Work order. Give the count of lines in the records below that contain "Mode", and say nothing more.
:: Dataset
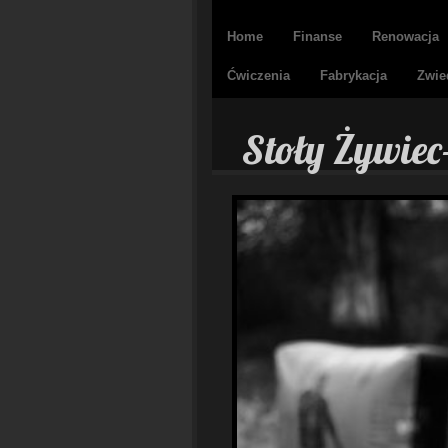
Home
Finanse
Renowacja
Ćwiczenia
Fabrykacja
Zwie
Stoły Żywiec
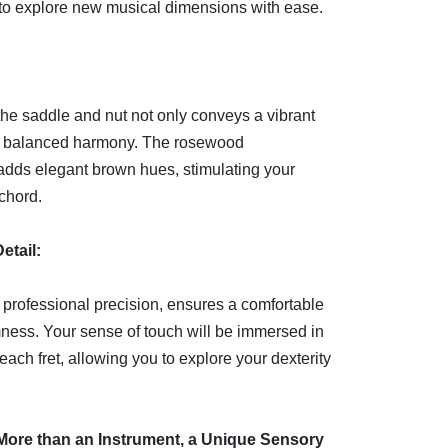
u to explore new musical dimensions with ease.
the saddle and nut not only conveys a vibrant
nd balanced harmony. The rosewood
 adds elegant brown hues, stimulating your
chord.
etail:
h professional precision, ensures a comfortable
rmness. Your sense of touch will be immersed in
 each fret, allowing you to explore your dexterity
: More than an Instrument, a Unique Sensory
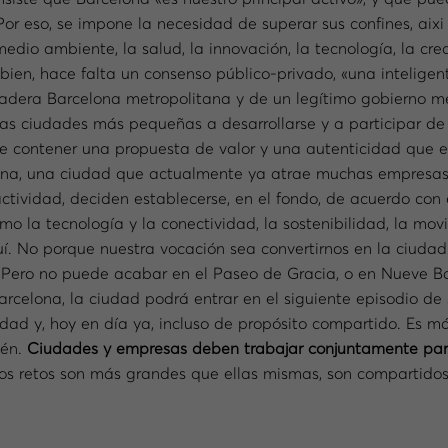
or eso, se impone la necesidad de superar sus confines, aixi
 medio ambiente, la salud, la innovación, la tecnología, la crea
 bien, hace falta un consenso público-privado, «una inteligen
adera Barcelona metropolitana y de un legítimo gobierno me
las ciudades más pequeñas a desarrollarse y a participar d
 contener una propuesta de valor y una autenticidad que en
elona, una ciudad que actualmente ya atrae muchas empresas 
actividad, deciden establecerse, en el fondo, de acuerdo con
o la tecnología y la conectividad, la sostenibilidad, la mov
í. No porque nuestra vocación sea convertirnos en la ciudad
r. Pero no puede acabar en el Paseo de Gracia, o en Nueve Ba
celona, la ciudad podrá entrar en el siguiente episodio de s
nidad y, hoy en día ya, incluso de propósito compartido. Es m
ién.
Ciudades y empresas deben trabajar conjuntamente par
os retos son más grandes que ellas mismas, son compartidos.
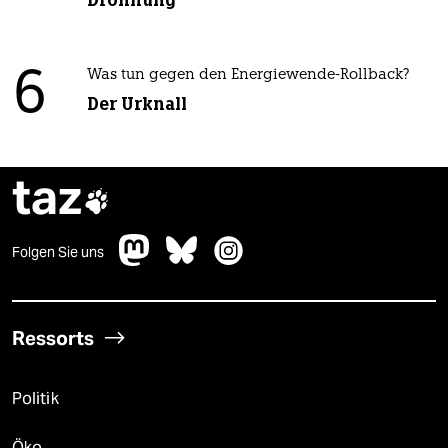
Dröhnung
6
Was tun gegen den Energiewende-Rollback?
Der Urknall
taz

Folgen Sie uns
Ressorts
Politik
Öko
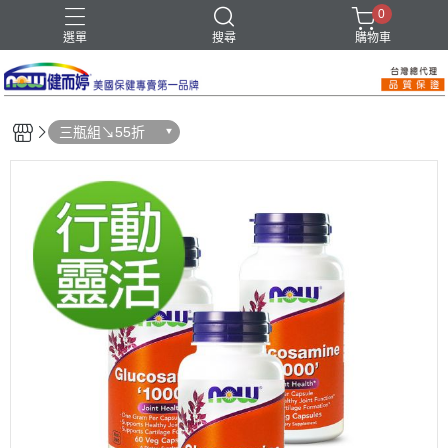
0
選單
搜尋
購物車
三瓶組↘55折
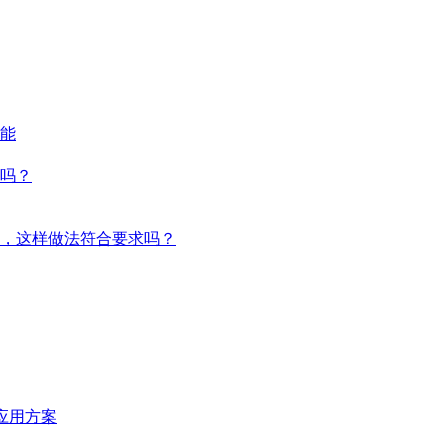
能
吗？
，这样做法符合要求吗？
统应用方案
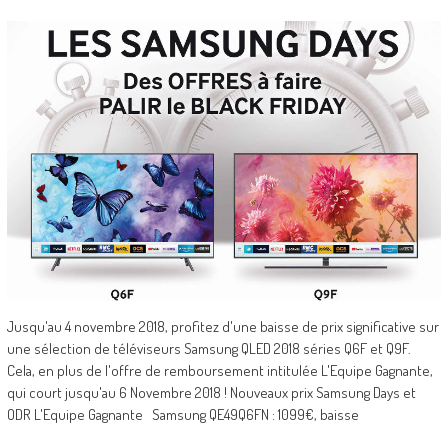
Jusqu'au 4 novembre 2018, profitez d'une baisse de prix significative sur
une sélection de téléviseurs Samsung QLED 2018 séries Q6F et Q9F.
Cela, en plus de l'offre de remboursement intitulée L'Equipe Gagnante,
qui court jusqu'au 6 Novembre 2018 ! Nouveaux prix Samsung Days et
ODR L'Equipe Gagnante Samsung QE49Q6FN : 1099€, baisse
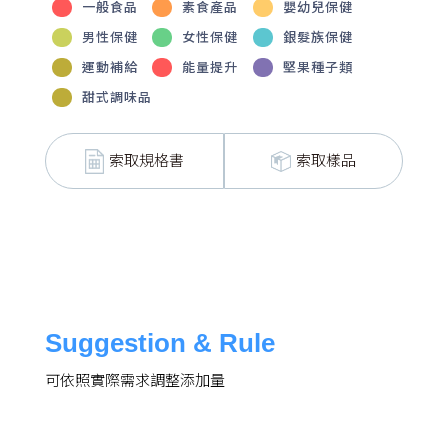
一般食品
素食產品
嬰幼兒保健
男性保健
女性保健
銀髮族保健
運動補給
能量提升
堅果種子類
甜式調味品
索取規格書
索取樣品
Suggestion & Rule
可依照實際需求調整添加量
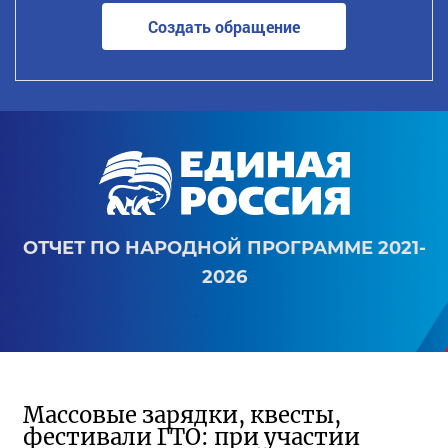
Создать обращение
ОТЧЕТ ПО НАРОДНОЙ ПРОГРАММЕ 2021-
2026
Массовые зарядки, квесты,
фестивали ГТО: при участии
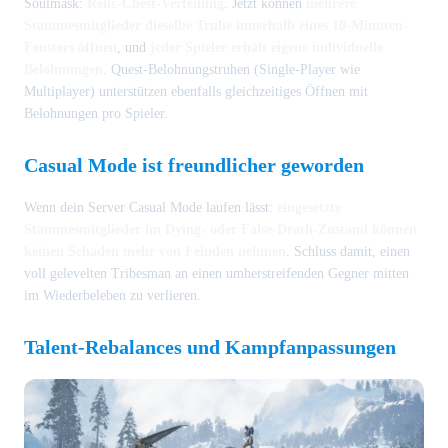
Soulmask:
Relic-Chest-Verteilung
. Jetzt können
mehrere
Stammesmitglieder dieselbe Truhe innerhalb eines 10-Minuten-
Fensters öffnen
, und
jeder Spieler erhält eigene individuelle
Belohnungen
. Quest-Belohnungstruhen (Single-Player wie
Multiplayer) unterstützen ebenfalls gleichzeitiges Öffnen mit
Belohnungen pro Spieler.
Casual Mode ist freundlicher geworden
Wenn dein Server Casual Mode laufen lässt:
eingesetzte
Stammesmitglieder im Dying- oder False-Death-Zustand können
keinen Schaden mehr von Feinden nehmen
. Schluss damit, einen
voll gelevelten Tribesman an einen umherstreifenden Gegner mitten
im Wiederbeleben zu verlieren.
Talent-Rebalances und Kampfanpassungen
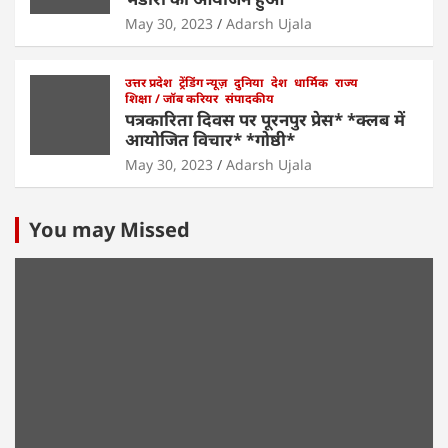
May 30, 2023
Adarsh Ujala
उत्तर प्रदेश
ट्रेंडिंग न्यूज़
दुनिया
देश
धार्मिक
राज्य
शिक्षा / जॉब करियर
संपादकीय
पत्रकारिता दिवस पर पूरनपुर प्रेस* *क्लब में
आयोजित विचार* *गोष्ठी*
May 30, 2023
Adarsh Ujala
You may Missed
::::
Answer box. 2